Age and injuries have turned the team into a shadow of its former self.

February 01, 2010|By Broderick Turner

Reporting from Boston — These are not the Boston Celtics of yesteryear. In fact, they are not the Celtics from the 2007-08 NBA championship season who defeated the Lakers in the Finals.

These Celtics are a team that's old and slow, that has aging stars in Ray Allen (34), Kevin Garnett (33) and Paul Pierce (32).

These Celtics are failing to execute when the game hangs in the balance, as they did Sunday afternoon against the Lakers in a 90-89 loss at TD Garden.
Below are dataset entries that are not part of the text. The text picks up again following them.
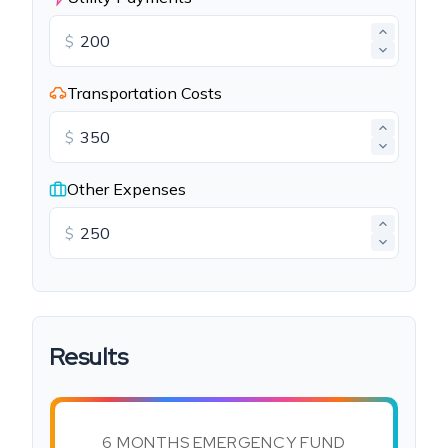
$
Transportation Costs
$
Other Expenses
$
Results
6 MONTHS EMERGENCY FUND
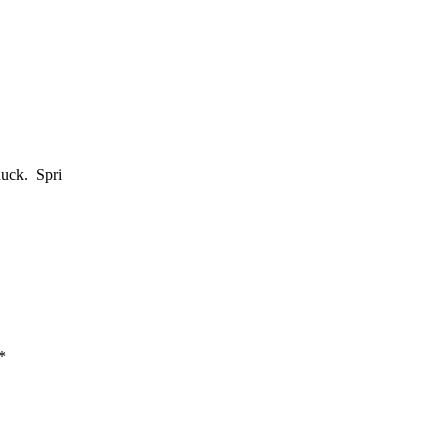
huck. Spri
*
These Celtics can't get defensive stops as they have in the past, this time watching Kobe Bryant nail a 16-foot jumper over Allen with 7.3 seconds left.

These Celtics can't execute on offense, demonstrating that anew Sunday with a late charging foul against Pierce that was a big turnover with Boston ahead by one point, and a last-second missed shot by Allen that could have won the game.

This is what the Celtics have become, a team that has more questions than answers.

They have lost three consecutive games, all to some of the NBA's better teams -- Orlando, Atlanta and the Lakers -- teams they used to regularly beat two seasons ago. Boston is 4-11 in its last 15 games.

"The thing that -- I don't know if concern's the right word -- is we haven't been able to get timely stops to end games," Coach Doc Rivers said. "The Atlanta game came down the stretch and they scored every time. The Orlando game came down the stretch and they scored every time. And tonight."

The Celtics led the Lakers by 11 points with nine minutes to play.

They scored eight points the rest of the way. They turned the ball over five times. They gave up 20 points the rest of the way.

That vaunted defense the Celtics used to play is a thing of the past.

"We don't lack any confidence," said Garnett, who had only 10 points, nine rebounds and five turnovers. "Our spirits are high. We have a little saying, to work hard."

That's what it will take for the Celtics the rest of the way.

They are in fourth place in the Eastern Conference.

Garnett, the heart and soul of the Celtics, sat out 10 games this season because of a hyper-extended right knee.

Sunday was only his fifth game back since sitting out and he still doesn't look quite the same.

He wore a long white sleeve from his ankle up to his knee.

He didn't run with his usual fluid motion against the Lakers.

His defense was shoddy.

Rivers was asked whether Garnett can be held to the same standards defensively as two years ago when he was defensive player of the year

"Yeah, I can," Rivers said. "Not right now. Really none of our guys who have come back [from injuries], I can't hold any of them to their normal standards right now."